Many of the most consequential recent advances couple the photoredox cycle to a second catalytic cycle that supplies the bond-forming selectivity. Harrison et al. (2024) introduce photoenzymatic asymmetric hydroamination: a flavin-dependent ene-reductase, when photoexcited under visible light, generates a key α-amino radical inside its chiral active site, which then adds across an alkene with enantiocontrol set by the protein scaffold. Conventional small-molecule photoredox catalysts give the right reactivity but the wrong stereoselectivity; the enzyme contributes the stereochemical recognition without supplying the open-shell chemistry on its own. Schmitz et al. (2024) attack the same integration problem from the other direction, fusing two chromophores into a Coulombic dyad held together by electrostatic rather than covalent bonds: the dyad enables sequential energy transfer and electron transfer through the same catalyst architecture, so the user does not have to optimise two separate photocatalysts whose photophysics interfere. Together the two papers map the design space of multi-catalyst photoredox: combine the chromophore with a partner (enzyme, organocatalyst, transition metal, or a second chromophore) that contributes orthogonal selectivity, and engineer their physical proximity so that the unstable radical intermediate finds its productive partner before it diffuses away.

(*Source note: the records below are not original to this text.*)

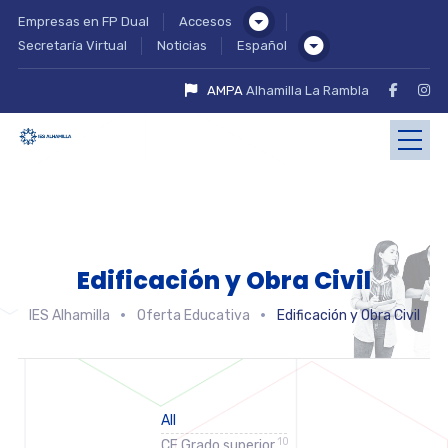
Empresas en FP Dual
Accesos
Secretaría Virtual
Noticias
Español
AMPA
Alhamilla La Rambla
Edificación y Obra Civil
IES Alhamilla
Oferta Educativa
Edificación y Obra Civil
All
10
CF Grado superior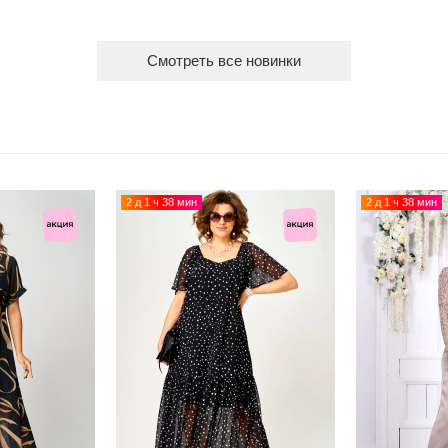
Смотреть все новинки
2 д 1 ч 38 мин
2 д 1 ч 38 мин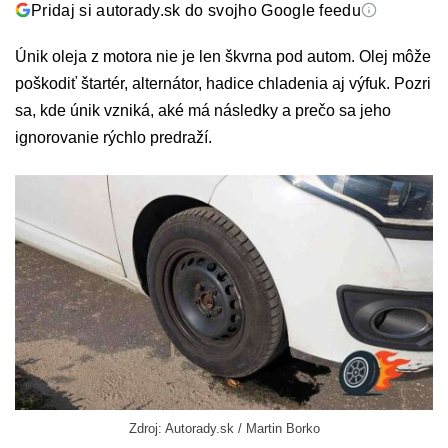
Pridaj si autorady.sk do svojho Google feedu
Únik oleja z motora nie je len škvrna pod autom. Olej môže
poškodiť štartér, alternátor, hadice chladenia aj výfuk. Pozri
sa, kde únik vzniká, aké má následky a prečo sa jeho
ignorovanie rýchlo predraží.
Zdroj: Autorady.sk / Martin Borko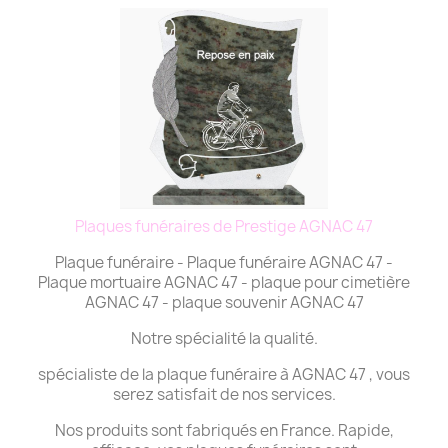
Plaques funéraires de Prestige AGNAC 47
Plaque funéraire - Plaque funéraire AGNAC 47 -
Plaque mortuaire AGNAC 47 - plaque pour cimetière
AGNAC 47 - plaque souvenir AGNAC 47
Notre spécialité la qualité.
spécialiste de la plaque funéraire à AGNAC 47 , vous
serez satisfait de nos services.
Nos produits sont fabriqués en France. Rapide,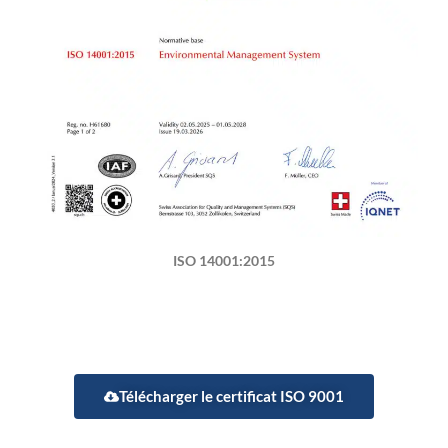
ISO 14001:2015
Télécharger le certificat ISO 9001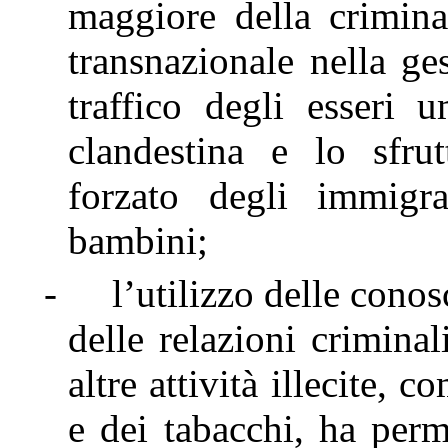
maggiore della criminal
transnazionale nella ge
traffico degli esseri 
clandestina e lo sfru
forzato degli immigra
bambini;
-
l’utilizzo delle conosc
delle relazioni crimina
altre attività illecite, c
e dei tabacchi, ha perm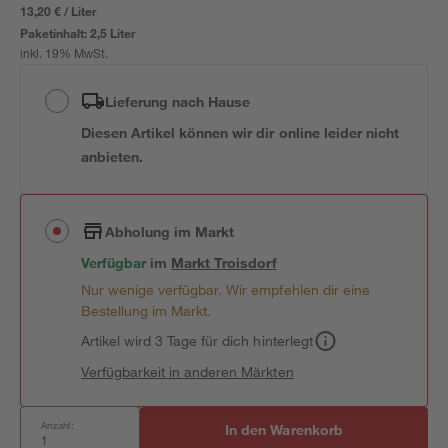
13,20 € / Liter
Paketinhalt:
2,5 Liter
inkl. 19% MwSt.
Lieferung nach Hause
Diesen Artikel können wir dir online leider nicht
anbieten.
Abholung im Markt
Verfügbar
im
Markt
Troisdorf
Nur wenige verfügbar. Wir empfehlen dir eine
Bestellung im Markt.
Artikel wird 3 Tage für dich hinterlegt
Verfügbarkeit in anderen Märkten
Anzahl:
In den Warenkorb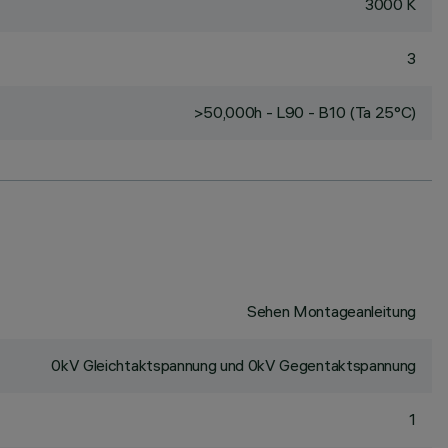
3000 K
3
>50,000h - L90 - B10 (Ta 25°C)
Sehen Montageanleitung
0kV Gleichtaktspannung und 0kV Gegentaktspannung
1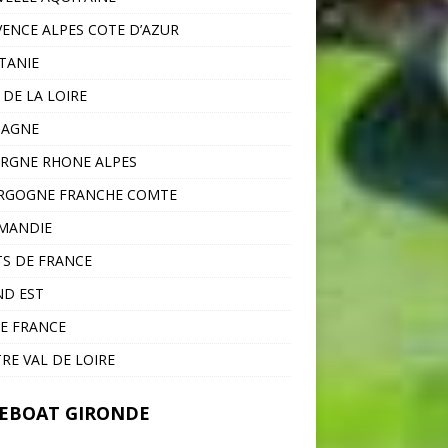
ENCE ALPES COTE D’AZUR
TANIE
 DE LA LOIRE
TAGNE
RGNE RHONE ALPES
RGOGNE FRANCHE COMTE
MANDIE
S DE FRANCE
D EST
DE FRANCE
RE VAL DE LOIRE
EBOAT GIRONDE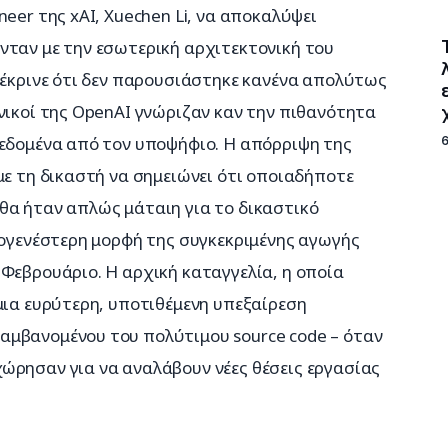
eer της xAI, Xuechen Li, να αποκαλύψει 
νταν με την εσωτερική αρχιτεκτονική του 
 έκρινε ότι δεν παρουσιάστηκε κανένα απολύτως 
νικοί της OpenAI γνώριζαν καν την πιθανότητα 
δεδομένα από τον υποψήφιο. Η απόρριψη της 
με τη δικαστή να σημειώνει ότι οποιαδήποτε 
θα ήταν απλώς μάταιη για το δικαστικό 
ρογενέστερη μορφή της συγκεκριμένης αγωγής 
Φεβρουάριο. Η αρχική καταγγελία, η οποία 
μια ευρύτερη, υποτιθέμενη υπεξαίρεση 
μβανομένου του πολύτιμου source code – όταν 
ώρησαν για να αναλάβουν νέες θέσεις εργασίας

Mechanism resolution and divergent synthesis

A persistent weakness of photoredox methodology has been the difficulty of telling which mechanism is operating: many proposed cycles fit the observed kinetics equally well. Horsewill et al. (2023) attack this directly by isolating the intermediate radical anions in a complex photoredox transformation and characterising them spectroscopically, thereby distinguishing a single-electron-transfer pathway from a competing energy-transfer pathway that would have predicted the same product distribution. The methodological lesson — trap and characterise the radical intermediate rather than inferring it from product distributions — has reshaped how new photoredox cycles are validated. Andrews et al. (2023) demonstrate the synthetic payoff once a mechanism is understood: their carboxylate-to-sulfinamide switching protocol uses a single photoredox cycle to deliver either sulfonamides or sulfonyl fluorides from a common decarboxylative intermediate, with the product class selected by a downstream trapping reagent rather than by re-engineering the photocatalyst. The result is a divergent synthesis in which the same photocatalytic step services multiple target families, and it illustrates how mechanistic clarity translates into modular synthetic platforms. Open methodological questions remain across all four axes: how far can the redox window of earth-abundant photocatalysts be pushed before excited-state decomposition wins, how reliably can multi-catalyst systems be designed in silico, and how transferable are mechanistic conclusions between solvent regimes and substrate classes?